If you have enough time please have a try imagenet without wd。I use wd with 1e-4 can't reach paper result。
@PistonY Did you use this implementation?
@PistonY Did you use this implementation?
Yes,and I do some simplification.But in Gluon not Pytorch.
@tengshaofeng for my current project, all I need are trained models, the one already uploaded is good enough. If I get the time to tinker with it in order to get the initial paper results, I'll be sure to let you know.
@simi2525 ,um, the uploaded trained model is actually better than the one in initial paper. The one in paper is accuracy of 95.01% , and the uploaded one is accuracy of 95.4%. Both is based on attention-92.
@simi2525 ,um, the uploaded trained model is actually better than the one in initial paper. The one in paper is accuracy of 95.01% , and the uploaded one is accuracy of 95.4%. Both is based on attention-92. May I ask what is the highest test accuracy of cifar10 in the papers you know to be employed at present?
@PistonY , hi, I can not find the paper AttentionResNeXt , Can you provide the paper name? 还是说你自己把Attention和ResNext结合,自己的一个尝试? 所以97%是自己给自己定的目标,并不是某篇论文里的最好结果?
感觉用了mixup这种 就是结果上了97%也没有啥意义啊 毕竟大家用这个都可以上去
@sankin1770 , 没用mixup,也有acc 95.4%,比原文中的高, 我这个项目只是复现论文的结果罢了。
@sankin1770 天真. @tengshaofeng 终于到97%了,太不容易了.
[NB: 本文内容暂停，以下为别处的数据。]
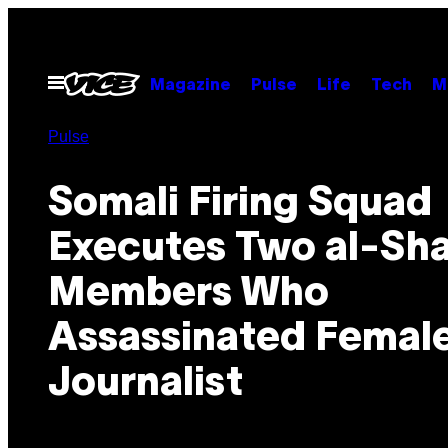
Skip
to
content
Open
Magazine
Pulse
Life
Tech
M
Menu
Pulse
Somali Firing Squad
Executes Two al-Sh
Members Who
Assassinated Femal
Journalist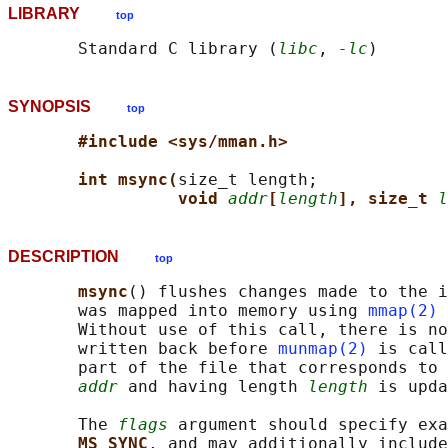
LIBRARY
top
       Standard C library (
libc
, 
-lc
SYNOPSIS
top
#include <sys/mman.h>
int msync(
size_t length;

void 
addr
[
length
], size_t 
l
DESCRIPTION
top
msync
() flushes changes made to the i
       was mapped into memory using 
mmap(2)
 
       Without use of this call, there is no
       written back before 
munmap(2)
 is call
       part of the file that corresponds to 
addr
 and having length 
length
 is upda
       The 
flags
 argument should specify exa
MS_SYNC
, and may additionally include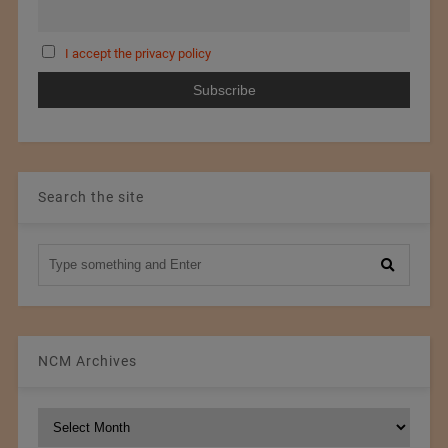
I accept the privacy policy
Search the site
NCM Archives
NCM
Archives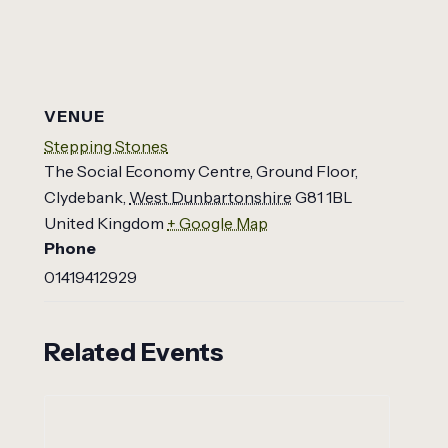
VENUE
Stepping Stones
The Social Economy Centre, Ground Floor,
Clydebank
,
West Dunbartonshire
G81 1BL
United Kingdom
+ Google Map
Phone
01419412929
Related Events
@sankin1770 天真. @tengshaofeng 终于到97%了,太不容易了.
好吧 接受你的批评 可我还是想不明白用mixup有什么创新 大家用了都能提升
@sankin1770 天真. @tengshaofeng 终于到97%了,太不容易了.
好吧 接受你的批评 可我还是想不明白用mixup有什么创新 大家用了都能提升
多跑跑就知道提升哪怕0.1的精度有多难.方法不在于创新,而在于有用.而且mixup算是大的创新了,但是使用局限性也高.
@sankin1770 天真. @tengshaofeng 终于到97%了,太不容易了.
好吧 接受你的批评 可我还是想不明白用mixup有什么创新 大家用了都能提升
多跑跑就知道提升哪怕0.1的精度有多难.方法不在于创新,而在于有用.而且mixup算是大的创新了,但是使用局限性也高.
是的 我初学 见谅
@PistonY , 你用了啥方法,提高到97%, 求指教
@tengshaofeng https://arxiv.org/pdf/1812.01187.pdf
@tengshaofeng https://arxiv.org/pdf/1812.01187.pdf
谢谢你们的帮助 我自己改进后也达到97%
@PistonY , u can always give me surprise. thanks.
@PistonY , u can always give me surprise. thanks.
你们两个大佬官方胡互吹 哈哈
@sankin1770 谢谢你的批判性建议
@sankin1770 你用pytorch复现了那篇论文里面的方法吗?都用了什么到的97?
@tengshaofeng @sankin1770 And welcome to have a look our new FaceRecognition project Gluon-Face
因为mixup的提高至少一个百分点以上,可以参考我给你的网页,但是相比与95.68%, 96.57%这个成绩感觉不是很好,我更新了项目,你可以在看下.